The search for flight MH370 will end next week, Malaysia’s transport minister said yesterday, more than four years after the plane disappeared and triggered one of the world’s greatest aviation mysteries. The Malaysia Airlines jet vanished in March 2014 with 239 people — mostly from China — on board, en route from Kuala Lumpur to Beijing.
 No sign of the jet was found in a 120,000sq km sea search zone and the Australian-led hunt, the largest in aviation history, was suspended in January last year. After pressure from family members, the former Malaysian government struck a deal with US exploration firm Ocean Infinity to restart the search in January on the condition it would only be paid if the Boeing 777 or its black boxes were found.
 The firm stood to make up to $70mn if successful but did not find any sign of the jet despite scouring the seabed with some of the world’s most hi-tech search equipment.  Malaysia’s Transport Minister Anthony Loke, part of the new government that came to power following May 9 elections, said the hunt was officially meant to finish in April but had been extended, and would come an end next week.
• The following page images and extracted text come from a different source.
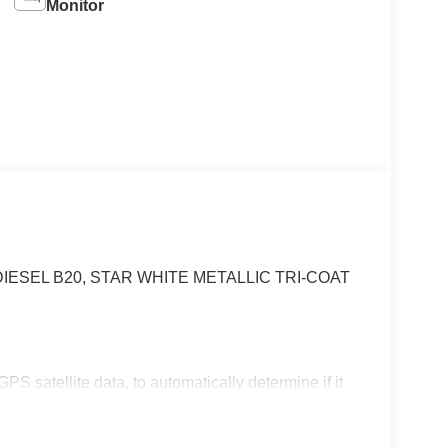
Monitor
IESEL B20, STAR WHITE METALLIC TRI-COAT
S satellite data, to automatically determine if it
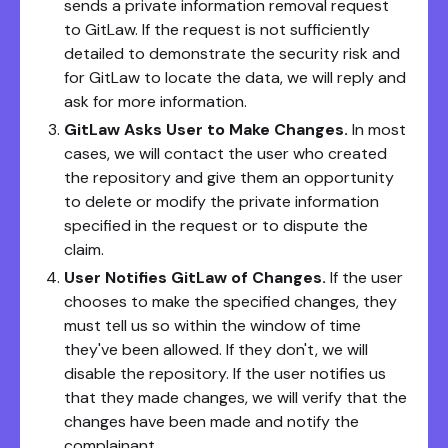
sends a private information removal request
to GitLaw. If the request is not sufficiently
detailed to demonstrate the security risk and
for GitLaw to locate the data, we will reply and
ask for more information.
GitLaw Asks User to Make Changes.
In most
cases, we will contact the user who created
the repository and give them an opportunity
to delete or modify the private information
specified in the request or to dispute the
claim.
User Notifies GitLaw of Changes.
If the user
chooses to make the specified changes, they
must tell us so within the window of time
they've been allowed. If they don't, we will
disable the repository. If the user notifies us
that they made changes, we will verify that the
changes have been made and notify the
complainant.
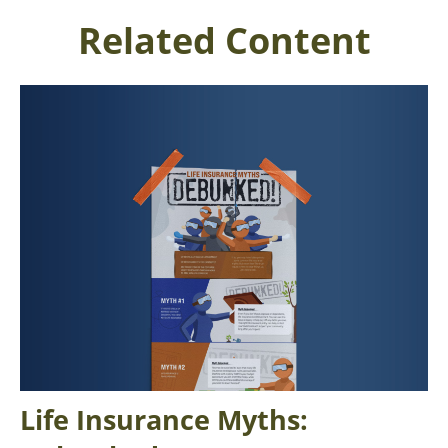
Related Content
Life Insurance Myths:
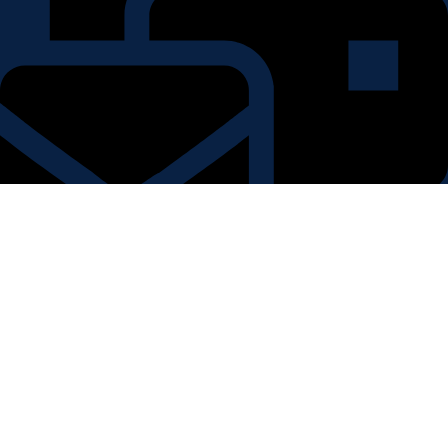
kriticraft@gmail.com
Country: India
 “The search will continue until May 29,” he told reporters. Prime Minister Mahathir Mohamad had said earlier that the contract with Ocean Infinity was being reviewed, as his administration seeks to cut costs after accusing the allegedly corrupt former regime of leaving the public finances in bad shape.
 Grace Nathan, a Malaysian lawyer whose mother Anne Daisy was on the plane, said the news was not a surprise but said the government should leave the “no find, no fee” offer on the table in case a company wants to take on the search in future. “We can’t tell (the government) what to do but for me and the families ... finding the plane is important for many reasons,” she told AFP.
In a letter to the new administration released before the end of the search was announced, Voice370 — a group representing families of those on the plane whose members include Nathan — urged the government to undertake a “comprehensive review” of all matters related to the plane’s disappearance. It also called for “an investigation into any possible falsification and/or elimination of records related to MH370”. 
 The new hunt was in an area of about 25,000 sq km in the southern Indian Ocean, north of the former search area. The ship conducting the hunt, Seabed Constructor, was a Norwegian research vessel carrying 65 crew, including two members of the Malaysian navy as the government’s representatives. It used eight autonomous drones, equipped with sonars and cameras, that scoured the waters for wreckage and can operate in depths up to 6,000m.
 Only three confirmed fragments of MH370 have been found, all of them on western Indian Ocean shores, including a two-metre wing part known as a flaperon. The jet’s disappearance stands as one of the most enduring aviation mysteries of all time and has spawned a host of theories, with some blaming a hijacking or even a terror plot.   Mahathir himself revived one of the many conspiracy theories in March when he suggested the plane could have been taken over remotely to foil a hijacking.
 Earlier this week, Australian investigators defended their findings that the plane was out of control when it plunged into the ocean, after a theory that a rogue pilot deliberately ditched the jet was revived in a book by a Canadian air crash investigator.